Floral motifs, animals, birds and human figures are basic designs, but geometrical patterns are most popular. Traditional motifs are called bhat and include narikunjar, paan, choktha (square), chhabadi (10 elephants), laheriya (diagonal lines) and navratna (nine gems) among others.
Narikunjar is the most traditional bhat and remains the most popular. shrikarbhat depicts elaborate hunting scene with animal motifs like ornate elephants.

While single ikat weaving spans many countries, the double ikat textiles are made only in four places in the world Bali (Indonesia), Okinawa island (Japan), Pochampalli (Telangana) and Patan in Gujarat. Rarest of the rare, Double ikat Patolas from Patan are the most colorful and most intricate of all.

Ghicha Silk Sarees from Shatika


Ghicha Silk is a high quality fabric, which is popular for its natural luster. This high quality natural fabric makes Ghicha silk sarees the most durable and long lasting besides their numerous other features like lightweight, shrinkage free and smooth texture that make them the most demanding sarees today. Actually a by product of tussar silk, Ghicha silk is produced in eastern states of India like Chhattisgarh, Jharkhand and Bihar. The yarns of Ghicha silk are obtained from cocoons of tussar silk that cannot have the silk yarns reeled naturally and hence these cocoons are ruptured and the silk is reeled manually.

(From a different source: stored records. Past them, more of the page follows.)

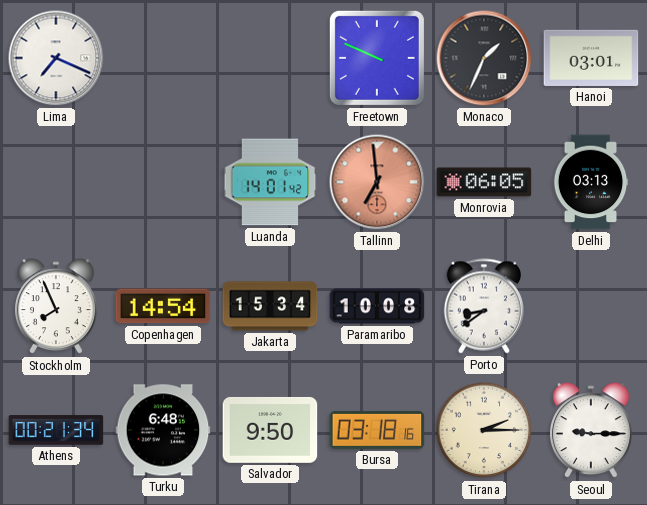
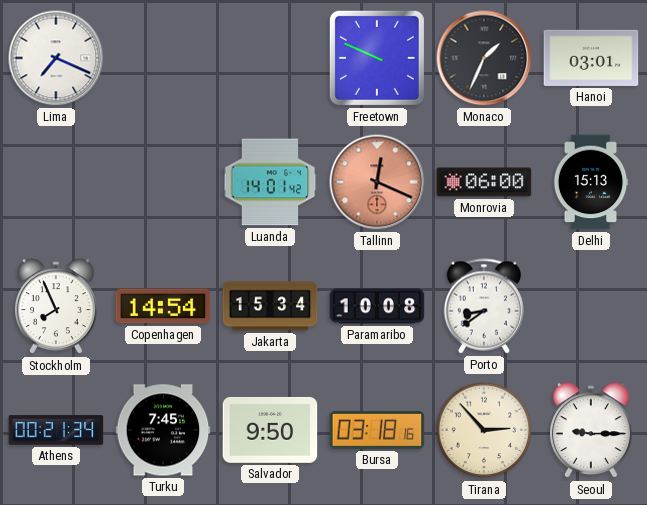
Tallinn: 6:59 -> 12:19
Monrovia: 06:05 -> 06:00
Delhi: 03:13 -> 15:13
Turku: 6:48 -> 7:45
Tirana: 2:15 -> 2:53
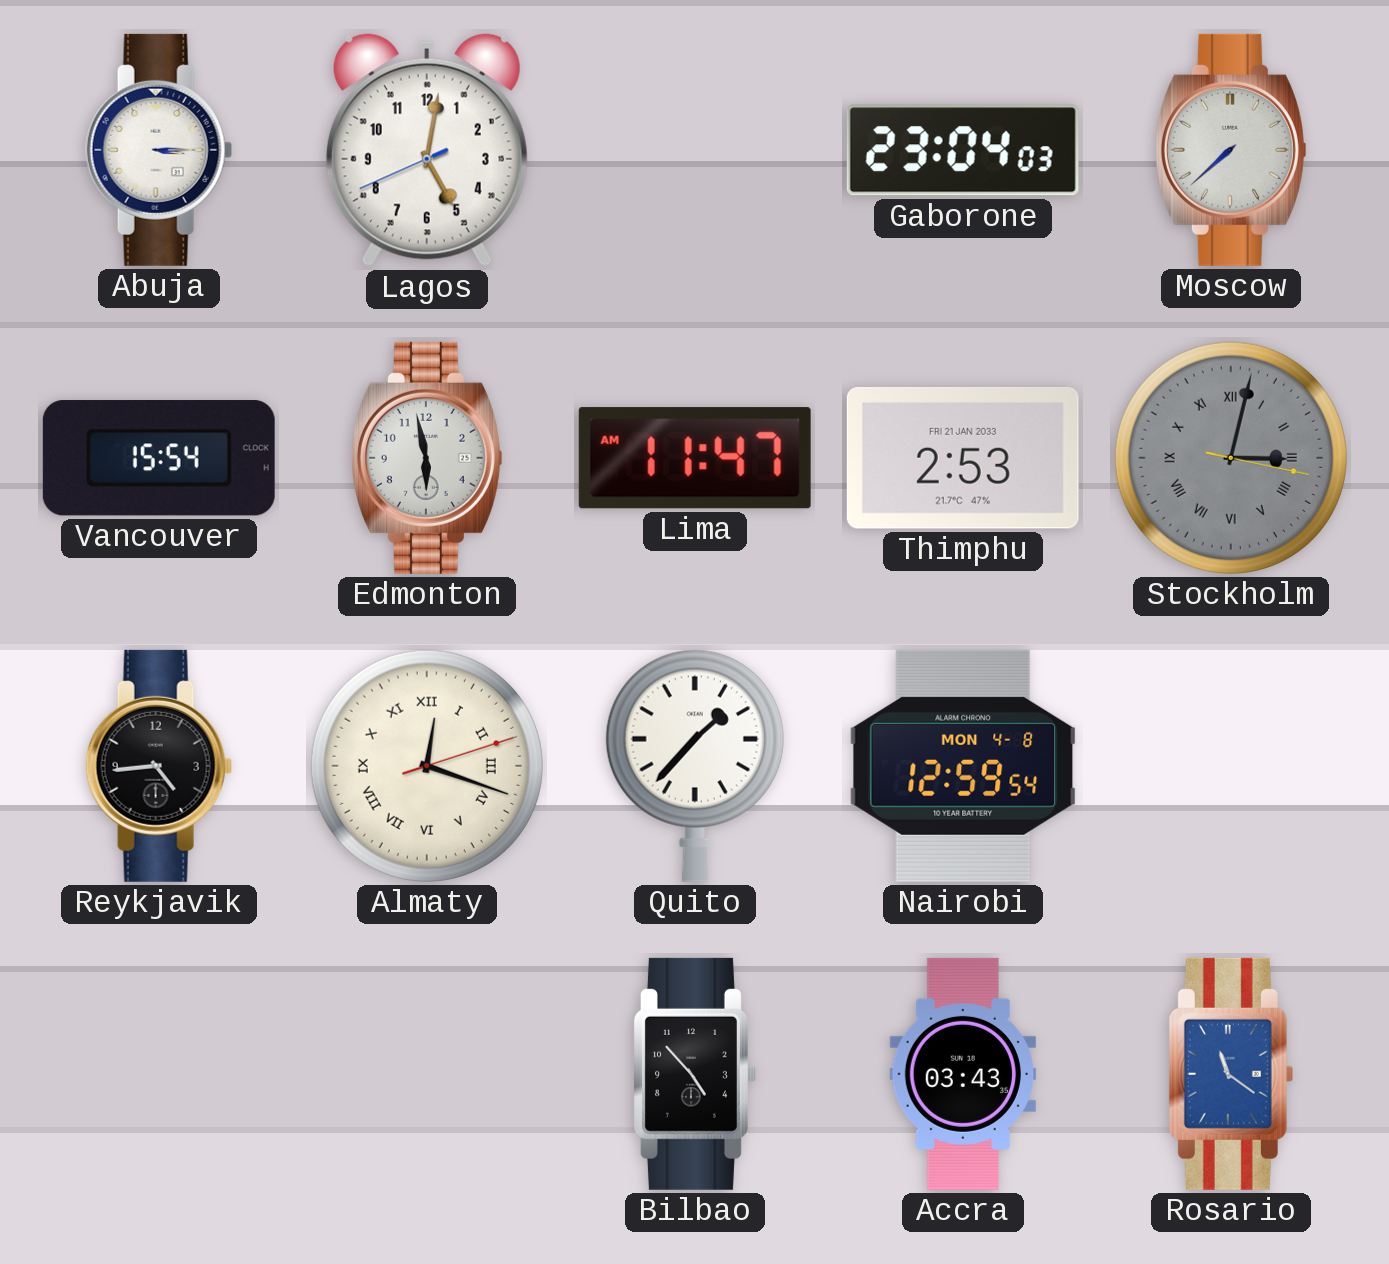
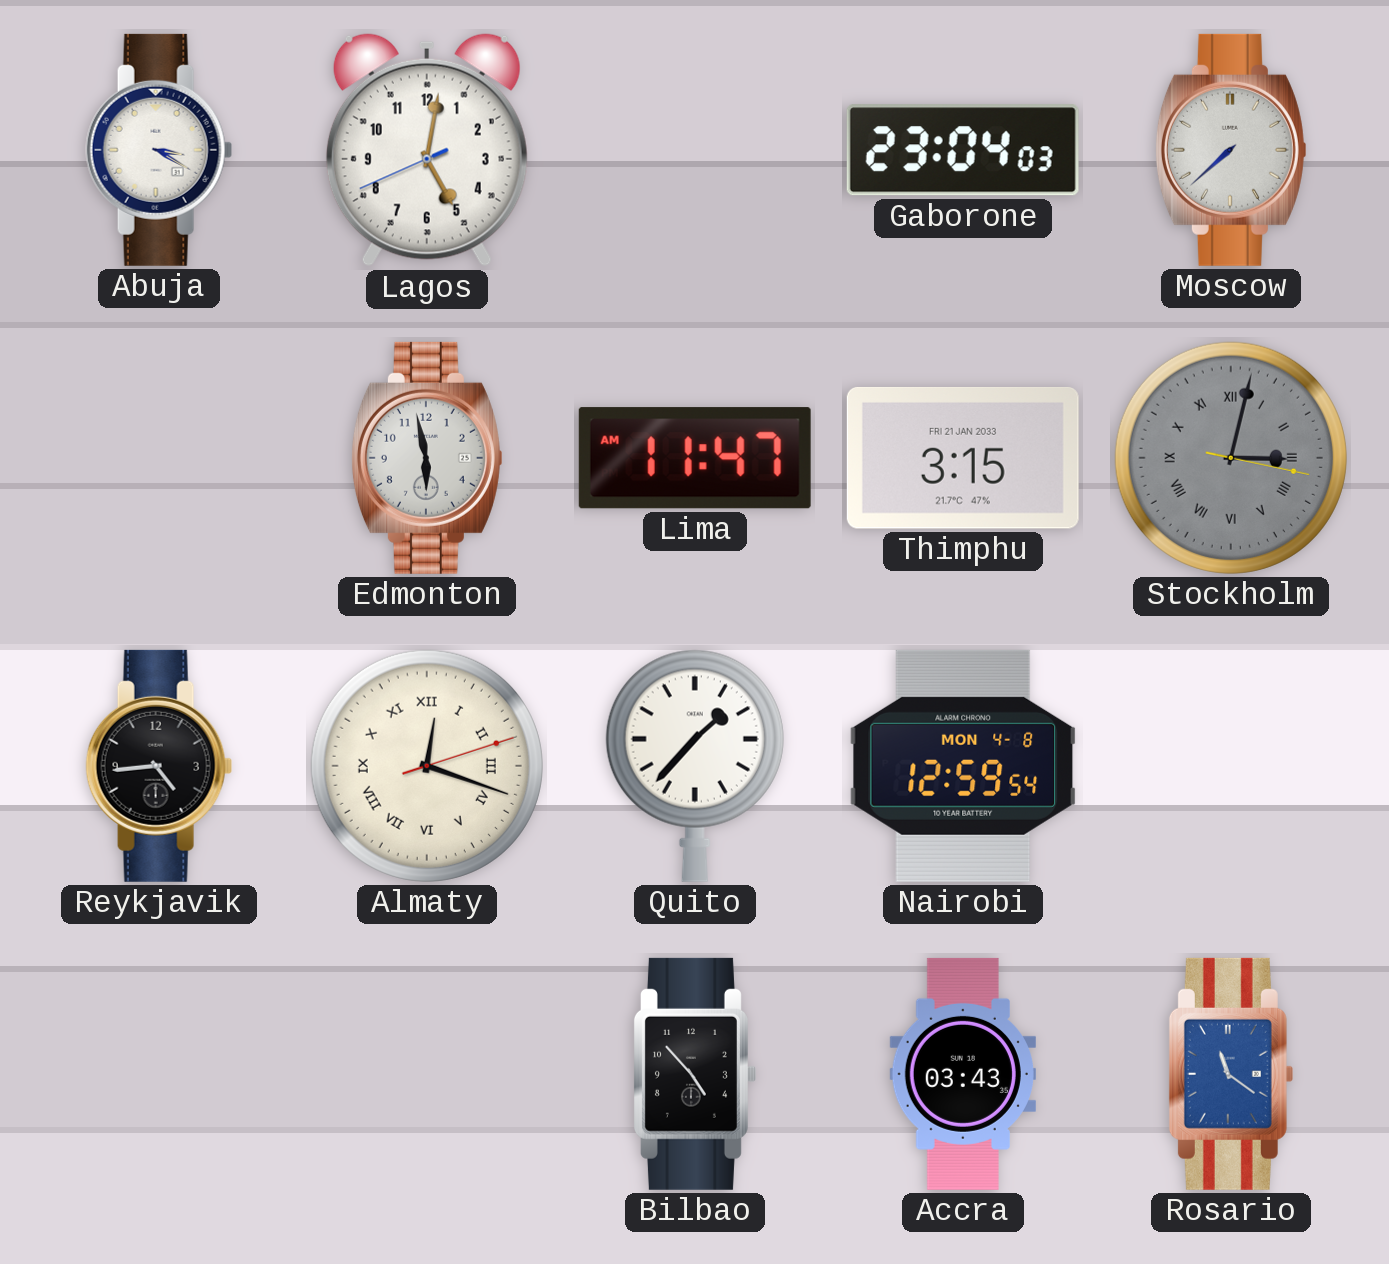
Abuja: 3:15 -> 3:20
Vancouver: 15:54 -> none
Thimphu: 2:53 -> 3:15
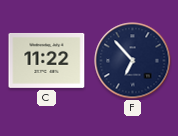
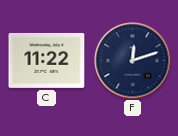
F: 6:53 -> 12:12
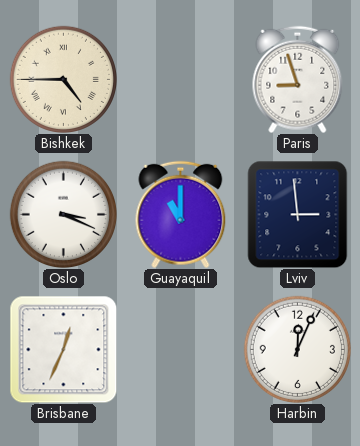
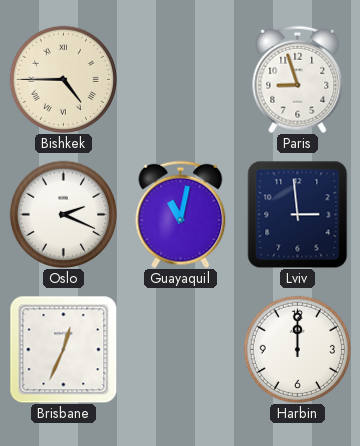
Oslo: 3:19 -> 2:19
Guayaquil: 11:00 -> 11:02
Harbin: 12:04 -> 12:00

Ghicha silk is obtained mostly from pierced, cut, flimsy, insect damaged and double cocoons. The cooking process for the production of gicha yarn is the same as for the reeled yarn produced from good cocoons. Cooked tassar cocoons which are unreelable owing to opening of the peduncle end or a hard shell are also used to produce the hand-drawn coarse yarn called ‘ghicha’. Here a bunch of thread is pulled out by hand from one or two cocoons at a time and reeled on an earthen pot. This gives a coarse variety of untwisted thread of 4s to 6s. Finer ghicha as high as 30s can also be spun. Ghicha yarn is used as weft for the production of various union fabrics in combination with reeled silk or Katia or even with cotton. Ghicha or Khewa are the names given to yarns that are not dyed when Tussar silk is reeled.

GichaSaree is a versatile saree that suits every occasion. Popular for its texture and weaving patterns, the way it is weaved and combined with other textures decides the mood of the occasion. For example, Ghicha sarees in pleasing colors with golden booties and double printed borders with an elegant pallu make for gracious and presentable wear for traditional occasions. Designer ghicha silk sarees with embroidery booties and designer patola or gota borders look spectacular and can be worn on festivals, family get-togethers and parties. Simple Ghicha sarees with simple stripes and booties look sober and make for great work wear. Fancy prints of block, batik and gold prints on gicha saris look beautiful.  While Gicha silk saree embellished with zari patchwork and zari border has been around for long and makes for a stylish wear for special occasions, the latest fashion in ghicha sarees is multi-thread embroidery, kundans and sequins work.

Along with its use in making lustrous sarees, Ghicha silk is also used in home decor like cushion covers, pillow covers, bed sheets, curtains, throws, duvet covers, bedspreads and blanket covers.Ghicha silk fabrics are greatly made use of in apparel sector too. Well known for its purity and linear weaving texture, Ghicha silk fabrics are accessible in quite a few colors and patterns as per demand. They are pre- dyed with specially chosen colors to achieve long-lasting beauty.